Department of Pharmaceutical Chemistry, University of California San Francisco, San Fancisco, California 94158, United States.
ACS Chem Biol. 2023 Apr 21;18(4):679-685. doi: 10.1021/acschembio.2c00878. Epub 2023 Mar 15.
High-content microscopy offers a scalable approach to screen against multiple targets in a single pass. Prior work has focused on methods to select "optimal" cellular readouts in microscopy screens. However, methods to select optimal cell line models have garnered much less attention. Here, we provide a roadmap for how to select the cell line or lines that are best suited to identify bioactive compounds and their mechanism of action (MOA). We test our approach on compounds targeting cancer-relevant pathways, ranking cell lines in two tasks: detecting compound activity ("phenoactivity") and grouping compounds with similar MOA by similar phenotype ("phenosimilarity"). Evaluating six cell lines across 3214 well-annotated compounds, we show that optimal cell line selection depends on both the task of interest (e.g., detecting phenoactivity vs inferring phenosimilarity) and distribution of MOAs within the compound library. Given a task of interest and a set of compounds, we provide a systematic framework for choosing optimal cell line(s). Our framework can be used to reduce the number of cell lines required to identify hits within a compound library and help accelerate the pace of early drug discovery.

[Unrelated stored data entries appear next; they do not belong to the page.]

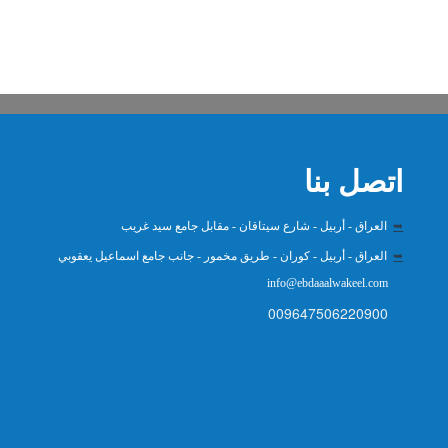
اتصل بنا
➥
العراق - أربيل - شارع سيتاقان - مقابل جامع سيد غريب
➥
العراق - أربيل - كوران - طريق مخمور - جانب جامع اسماعيل يعقوبي
info@ebdaaalwakeel.com
009647506220900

高内涵显微镜提供了一种可扩展的方法,可以在单次筛选中针对多个靶标进行筛选。先前的工作主要集中在选择显微镜筛选中“最佳”细胞读出的方法上。然而,选择最佳细胞系模型的方法却受到了较少的关注。在这里,我们提供了一个如何选择最适合识别生物活性化合物及其作用机制 (MOA) 的细胞系或细胞系的路线图。我们在针对癌症相关途径的化合物上测试了我们的方法,对两条任务中的细胞系进行了排名:检测化合物活性(“表型活性”)和根据相似表型将具有相似 MOA 的化合物分组(“表型相似性”)。在对 3214 种经过充分注释的化合物进行的六种细胞系评估中,我们表明,最佳细胞系选择取决于感兴趣的任务(例如,检测表型活性与推断表型相似性)和化合物库中 MOA 的分布。给定感兴趣的任务和一组化合物,我们提供了一个选择最佳细胞系的系统框架。我们的框架可用于减少识别化合物库中命中所需的细胞系数量,并有助于加快早期药物发现的速度。